▶ _WORK TO BE COMPLETED_: Look below for lines that hold the string "Spaces" and copy each one.

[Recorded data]
= Beginning of Section =

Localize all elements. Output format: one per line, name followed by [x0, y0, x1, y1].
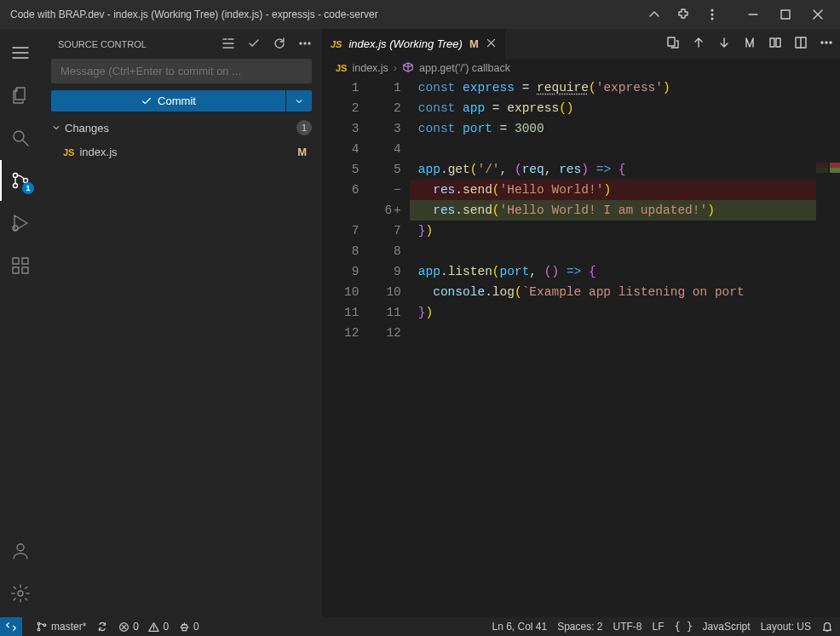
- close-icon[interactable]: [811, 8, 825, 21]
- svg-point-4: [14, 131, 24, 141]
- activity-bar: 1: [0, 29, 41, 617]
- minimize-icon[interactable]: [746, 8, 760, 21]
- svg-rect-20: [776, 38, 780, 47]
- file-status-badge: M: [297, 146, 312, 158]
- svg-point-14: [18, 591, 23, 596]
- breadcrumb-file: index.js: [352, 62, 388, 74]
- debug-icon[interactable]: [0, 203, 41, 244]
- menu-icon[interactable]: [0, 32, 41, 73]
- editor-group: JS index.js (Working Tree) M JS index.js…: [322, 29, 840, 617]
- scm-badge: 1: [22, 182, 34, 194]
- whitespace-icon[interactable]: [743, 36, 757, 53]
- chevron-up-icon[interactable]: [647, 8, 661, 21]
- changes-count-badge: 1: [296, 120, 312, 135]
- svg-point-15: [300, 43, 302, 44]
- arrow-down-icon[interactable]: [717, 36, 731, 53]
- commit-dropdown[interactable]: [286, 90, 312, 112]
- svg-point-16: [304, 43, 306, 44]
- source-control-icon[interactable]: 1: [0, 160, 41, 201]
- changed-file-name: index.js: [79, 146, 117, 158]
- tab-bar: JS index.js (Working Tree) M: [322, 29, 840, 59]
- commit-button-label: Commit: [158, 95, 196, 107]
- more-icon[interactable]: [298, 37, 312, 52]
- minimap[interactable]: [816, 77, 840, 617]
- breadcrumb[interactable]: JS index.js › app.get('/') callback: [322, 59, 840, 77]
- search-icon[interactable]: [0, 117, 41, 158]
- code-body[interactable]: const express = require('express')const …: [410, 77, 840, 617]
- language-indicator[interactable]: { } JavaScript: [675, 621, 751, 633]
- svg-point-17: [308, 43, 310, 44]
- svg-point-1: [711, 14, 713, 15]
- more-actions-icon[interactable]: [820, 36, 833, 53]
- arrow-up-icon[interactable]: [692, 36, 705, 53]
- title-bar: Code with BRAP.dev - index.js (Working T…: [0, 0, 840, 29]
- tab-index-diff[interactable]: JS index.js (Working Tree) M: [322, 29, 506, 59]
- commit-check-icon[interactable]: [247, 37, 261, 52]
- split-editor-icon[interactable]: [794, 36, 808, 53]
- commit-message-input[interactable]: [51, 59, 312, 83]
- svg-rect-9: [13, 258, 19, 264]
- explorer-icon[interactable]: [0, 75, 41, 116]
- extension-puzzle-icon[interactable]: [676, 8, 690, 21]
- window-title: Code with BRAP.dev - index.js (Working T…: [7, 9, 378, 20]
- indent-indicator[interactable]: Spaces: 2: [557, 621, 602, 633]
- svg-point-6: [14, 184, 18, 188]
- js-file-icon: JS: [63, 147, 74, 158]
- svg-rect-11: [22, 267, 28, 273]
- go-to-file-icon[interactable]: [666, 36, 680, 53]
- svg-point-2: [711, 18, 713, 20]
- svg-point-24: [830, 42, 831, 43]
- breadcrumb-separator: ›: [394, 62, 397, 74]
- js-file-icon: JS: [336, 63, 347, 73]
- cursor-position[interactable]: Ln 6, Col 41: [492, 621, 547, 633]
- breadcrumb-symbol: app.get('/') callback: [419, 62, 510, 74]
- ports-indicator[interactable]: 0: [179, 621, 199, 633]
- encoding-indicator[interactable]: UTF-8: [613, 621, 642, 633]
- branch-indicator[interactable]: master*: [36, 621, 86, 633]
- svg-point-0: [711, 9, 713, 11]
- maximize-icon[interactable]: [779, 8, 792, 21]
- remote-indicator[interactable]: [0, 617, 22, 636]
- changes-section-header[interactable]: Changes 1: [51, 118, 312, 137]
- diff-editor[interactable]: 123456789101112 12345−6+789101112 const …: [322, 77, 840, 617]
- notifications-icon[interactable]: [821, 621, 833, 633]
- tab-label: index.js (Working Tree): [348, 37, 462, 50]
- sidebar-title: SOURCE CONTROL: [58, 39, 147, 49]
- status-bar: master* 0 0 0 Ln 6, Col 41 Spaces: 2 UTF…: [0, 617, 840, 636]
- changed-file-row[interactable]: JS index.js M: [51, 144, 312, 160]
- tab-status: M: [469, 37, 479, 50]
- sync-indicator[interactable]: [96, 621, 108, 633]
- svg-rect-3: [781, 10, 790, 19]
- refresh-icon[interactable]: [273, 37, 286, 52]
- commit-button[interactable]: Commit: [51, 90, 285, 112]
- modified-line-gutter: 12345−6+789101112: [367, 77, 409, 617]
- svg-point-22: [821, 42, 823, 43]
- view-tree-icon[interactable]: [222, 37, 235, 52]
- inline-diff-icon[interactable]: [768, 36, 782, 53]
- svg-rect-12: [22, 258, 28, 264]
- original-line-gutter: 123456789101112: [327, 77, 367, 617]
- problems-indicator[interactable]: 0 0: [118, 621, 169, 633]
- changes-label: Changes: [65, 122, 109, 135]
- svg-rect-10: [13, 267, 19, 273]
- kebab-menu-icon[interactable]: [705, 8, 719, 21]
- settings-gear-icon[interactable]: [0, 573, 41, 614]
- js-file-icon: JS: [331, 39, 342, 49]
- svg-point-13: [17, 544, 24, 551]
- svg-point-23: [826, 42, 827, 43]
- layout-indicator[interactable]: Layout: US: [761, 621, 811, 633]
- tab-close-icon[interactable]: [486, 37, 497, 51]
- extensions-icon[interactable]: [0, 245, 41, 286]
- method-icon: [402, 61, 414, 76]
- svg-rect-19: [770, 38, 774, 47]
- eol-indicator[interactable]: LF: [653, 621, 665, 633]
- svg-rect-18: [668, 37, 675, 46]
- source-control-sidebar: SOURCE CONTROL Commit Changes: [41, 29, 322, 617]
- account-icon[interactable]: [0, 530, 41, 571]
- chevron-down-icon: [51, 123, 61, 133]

= End of Section =

▶ _TASK RESULT_:
- indent-indicator[interactable]: Spaces: 2: [557, 621, 602, 633]
- status-bar: master* 0 0 0 Ln 6, Col 41 Spaces: 2 UTF…: [0, 617, 840, 636]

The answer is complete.